Policy as Code (OPA, Gatekeeper & Kyverno)

On this page

Someone shipped a privileged container
What policy as code actually means
Where the engine sits
OPA / Gatekeeper vs Kyverno
A real policy: deny privileged pods
Catch it in CI, not just at the cluster
Preventive vs detective enforcement
Common mistakes that cost hours
Takeaways
Where to go next

TL;DR

Stop trusting code review to catch unsafe manifests. Encode guardrails as policy with OPA, Gatekeeper, or Kyverno, then enforce them automatically both in CI and at cluster admission, preventive and detective.

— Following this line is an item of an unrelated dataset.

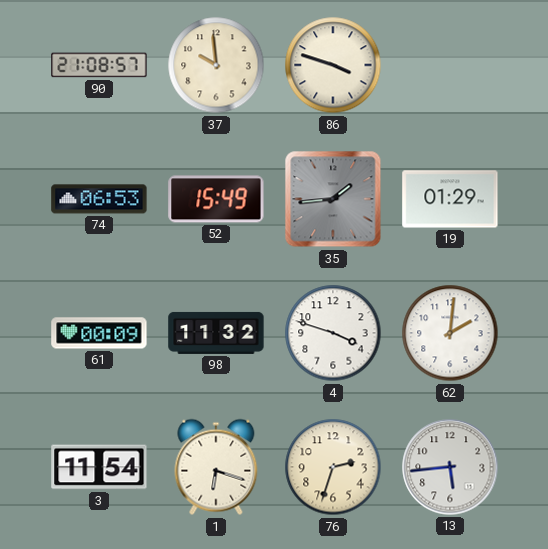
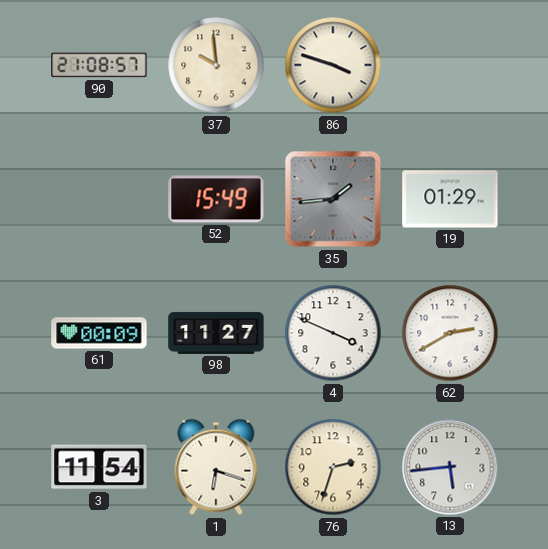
74: 06:53 -> none
98: 11:32 -> 11:27
4: 3:48 -> 3:49
62: 2:01 -> 2:40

Someone shipped a privileged container

On a Tuesday afternoon a developer needed their pod to mount a host path for a quick debug session. They added securityContext: { privileged: true }, opened a PR, got a thumbs-up from a busy reviewer who skimmed the diff, and merged. The manifest sailed through CI. It deployed to production. Nobody caught it.

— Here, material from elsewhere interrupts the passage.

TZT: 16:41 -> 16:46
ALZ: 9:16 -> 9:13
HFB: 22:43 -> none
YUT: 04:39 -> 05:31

A privileged container can escape to the host node. From there it can read other tenants' secrets, tamper with the kubelet, or pivot across the cluster. The control that was supposed to stop this, a human reading a YAML diff at 4pm, is the least reliable control you own. Reviewers get tired, files get long, and privileged: true is one word buried in a 300-line manifest.

The fix is not more discipline. It is policy as code: write the rule once, and let a machine enforce it on every change, forever, without getting tired.

Who this is for

Platform, DevOps, and security engineers who own a shared Kubernetes cluster or an IaC pipeline and are tired of guardrails that live in a wiki page nobody reads. You should be comfortable with Kubernetes manifests and YAML; Rego is explained from scratch.

What policy as code actually means

Policy as code is your security and compliance guardrails written as machine-readable rules, version-controlled, tested, and enforced automatically, so the rule is the gate, not a human's memory of the rule.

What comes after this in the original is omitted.